# 9 Year Old Indian Girl Becomes the Youngest Microsoft Certified Professional



## mrintech (Dec 27, 2008)

*9 Year Old Indian Girl Becomes the Youngest Microsoft Certified Professional*



> Today's crushing blow to our self confidence comes to us from India, where a 9 year old girl has become the youngest person to ever pass a Microsoft Certified Professional examination.
> 
> *i40.tinypic.com/2s9xceg.jpg​
> Naturally, this isn't the first time the girl has been in the spotlight for her talents. Thanks to her extraordinary memory, she has been breaking records since she was three—an age when most of us were concerned with toys and pooping our pants. [NDTV via Newlaunches]

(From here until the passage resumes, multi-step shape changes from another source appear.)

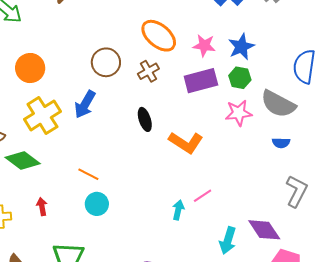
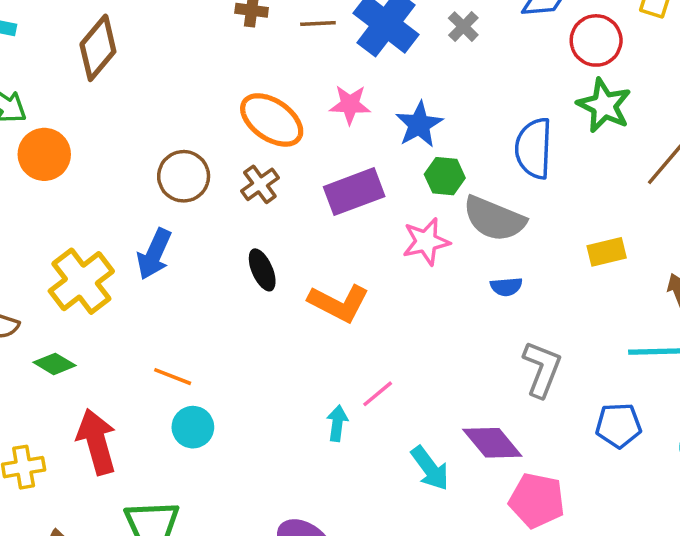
pink star: (204, 45) -> (350, 105), moved
orange circle: (30, 68) -> (44, 154), moved
green hexagon: (240, 78) -> (445, 176), moved
green diamond: (23, 160) -> (54, 364), size x0.7
red arrow: (42, 207) -> (97, 442), size x2.0
cyan arrow: (228, 241) -> (430, 468), turned -48

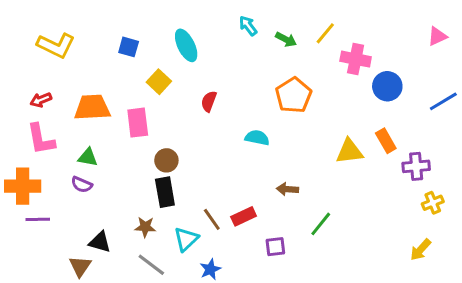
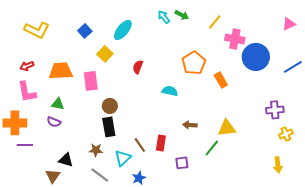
green arrow: (286, 39) -> (182, 15), moved
cyan ellipse: (186, 45) -> (123, 30), turned 65
blue square: (129, 47) -> (85, 31), turned 32
blue circle: (387, 86) -> (256, 57), size x1.4
orange rectangle: (386, 141) -> (221, 80), moved
yellow triangle: (349, 151) -> (227, 128), moved
red rectangle: (244, 216) -> (161, 143), turned -56
yellow arrow: (421, 250) -> (278, 165), turned -49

*Via:* *gizmodo.com/5116747/9-year-old-girl-becomes-the-youngest-microsoft-certified-professional


----------



## ThinkFree (Dec 27, 2008)

HT had reported that she was just 8.
8 year old MCP and 11 year old becoming RHCE!! Surprised.


----------



## mrintech (Dec 27, 2008)




----------



## jck (Dec 27, 2008)

i dont like news like this ... starting from the time when we used to see news about 4 year olds getting 80% in 12th or 3rd graders passing engineering.
this just shows about how parents impose things on young children in hopes of them having a great future. In many cases its hard being that kid with constant pressure from parents , think of the cases that dont succeed.


----------



## JojoTheDragon (Dec 27, 2008)

I'm totally shocked. Think of the salary. OMG!!!


----------



## NucleusKore (Dec 27, 2008)

> Naturally, this isn't the first time the girl has been in the spotlight for her talents. Thanks to her *extraordinary memory*, she has been breaking records since she was three—an age when most of us were concerned with toys and pooping our pants.

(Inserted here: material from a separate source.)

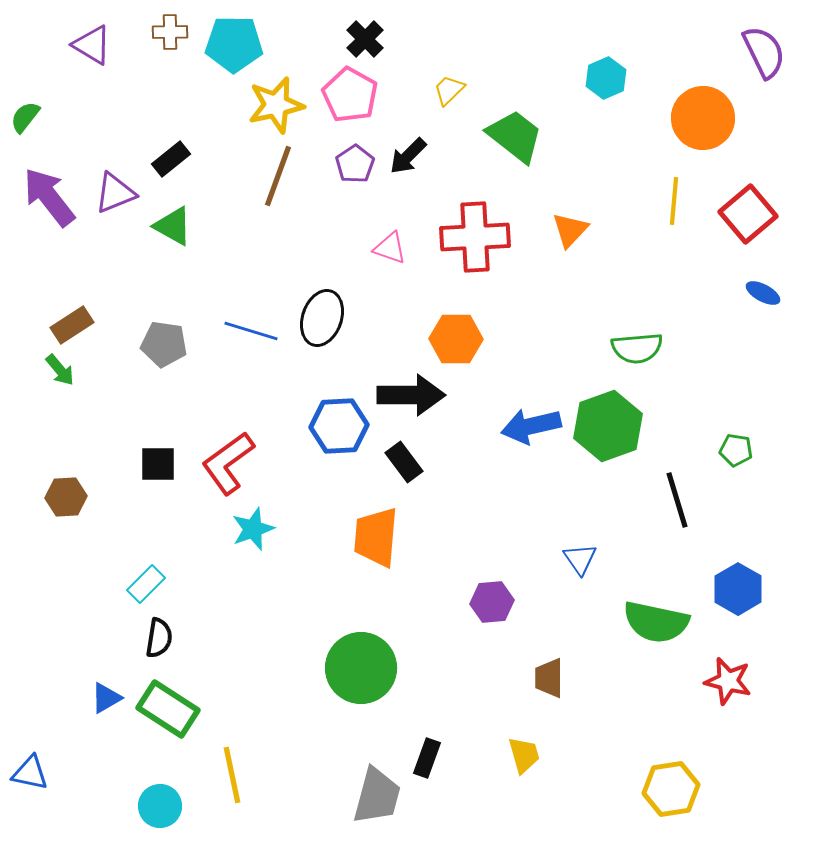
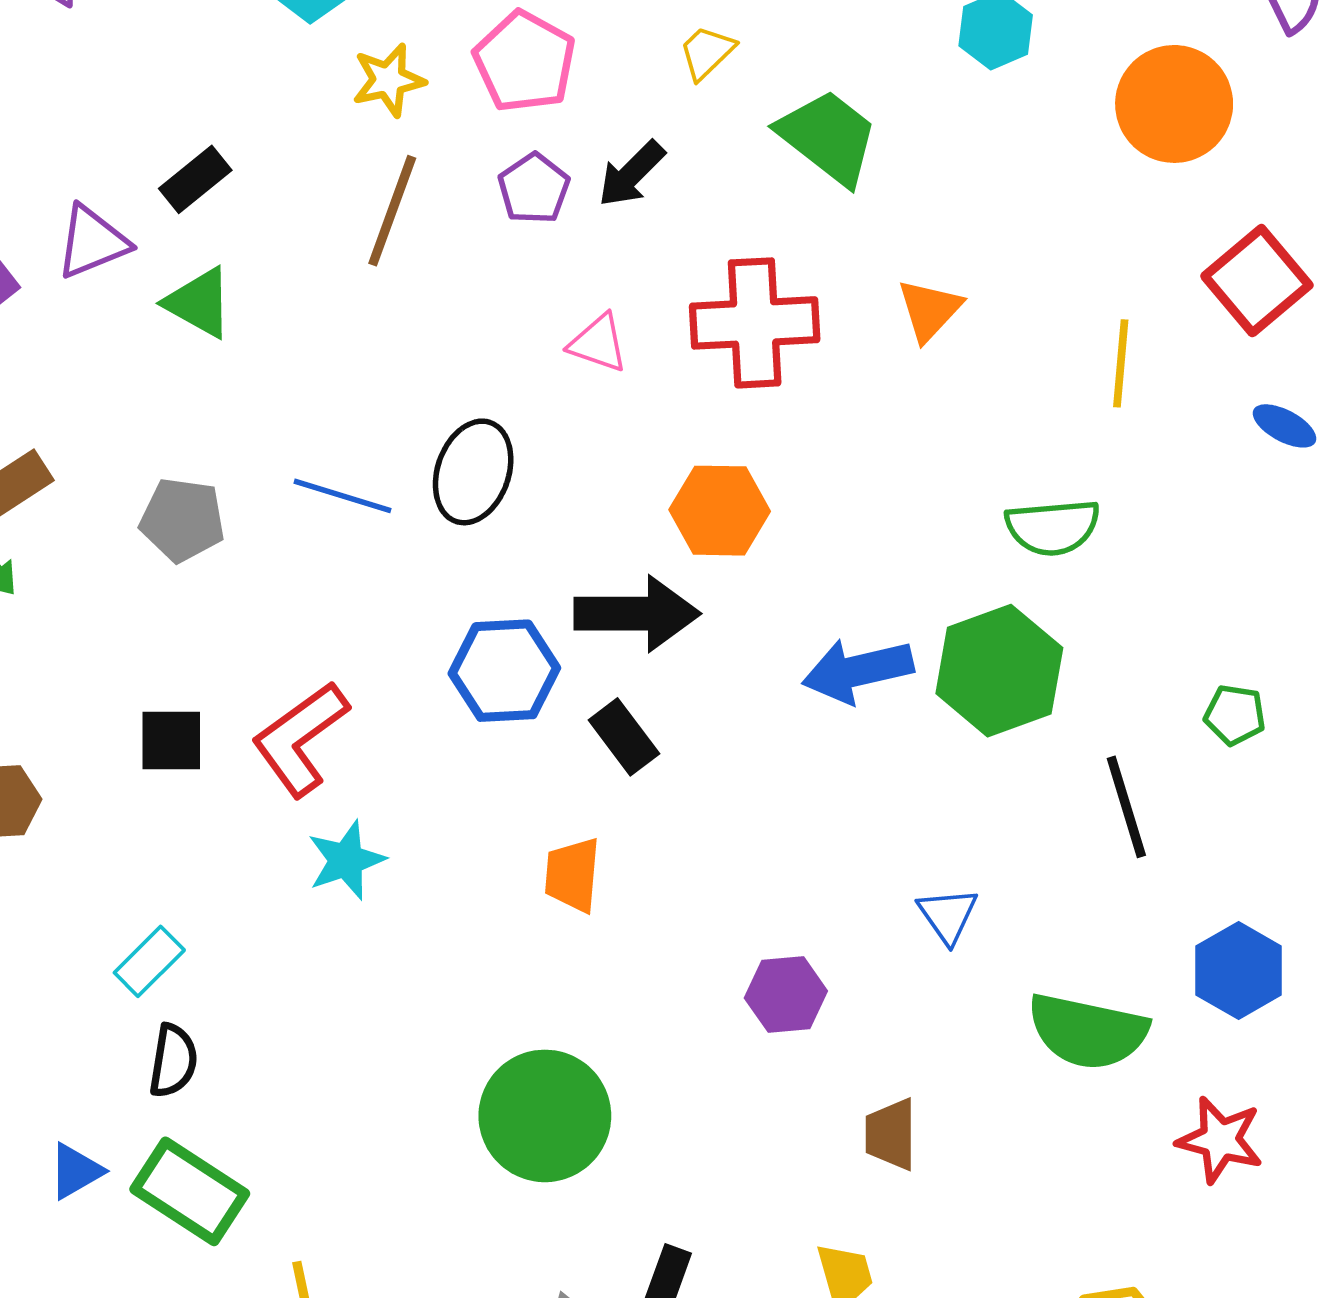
yellow star: (276, 105) -> (388, 80), size x0.7
yellow line: (674, 201) -> (1121, 363), moved
orange trapezoid: (376, 537) -> (572, 875), size x0.7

Is that what it takes to be a Microsoft Certified Professional? Memory? Just become like a brain dump?

No much idea about these exams, but that's what the news item seems to suggest.


----------



## jck (Dec 27, 2008)

what salary she is just certified not working

the comments on gizmodo say that mcp is just memorizing


----------



## ThinkFree (Dec 27, 2008)

> *Eight-year-old* becomes youngest MCP certificate holder Madurai, Dec 22 (PTI) An eight-year-old girl from a city school here in India's southern state of Tamil Nadu has become the youngest Microsoft Computer Professional Certificate holder in the world, scoring 842 out of 1000 marks.
> Livina Sri of the Dolphin matriculation school was presented with a certificate by Microsoft last week.
> 
> The record was earlier held by Hurbahkareem Randhaha, a 10-year-old Pakistani girl, who received the MCP certificate in 2005. The MCP examinations are usually taken by graduates in the age group of 20 to 25 and above all over the world.
> ...



Source: *www.ptinews.com/pti/ptisite.nsf/$all/7A7975E26B50E6356525752700832F2C

Mrintech, modify your post(and title as well if possible).


----------



## jck (Dec 27, 2008)

gizmodo comments say that some other girl acheived it at 7..


----------



## Faun (Dec 27, 2008)

lol...must say an ambitious gal ;p


----------



## MetalheadGautham (Dec 27, 2008)

one of my friends (who is of my age) passed this at age 12, while today he can be best considered a nut.


----------



## jck (Dec 27, 2008)

these stories are sad...
not something to be proud of. Parents abusing a talented kid


----------



## freshseasons (Dec 27, 2008)

Take it as a rule.All the Kid genius wonders always end up being a average achievers.
  The shock factor is good but what it ends up with is real thing.


----------



## ico (Dec 28, 2008)

lol
Congrats to her.


----------



## skippednote (Dec 28, 2008)

Must say a Gr8 job at such a small age.


----------



## Deleted member 26636 (Dec 28, 2008)

freshseasons said:


> Take it as a rule.All the Kid genius wonders always end up being a average achievers.
> The shock factor is good but what it ends up with is real thing.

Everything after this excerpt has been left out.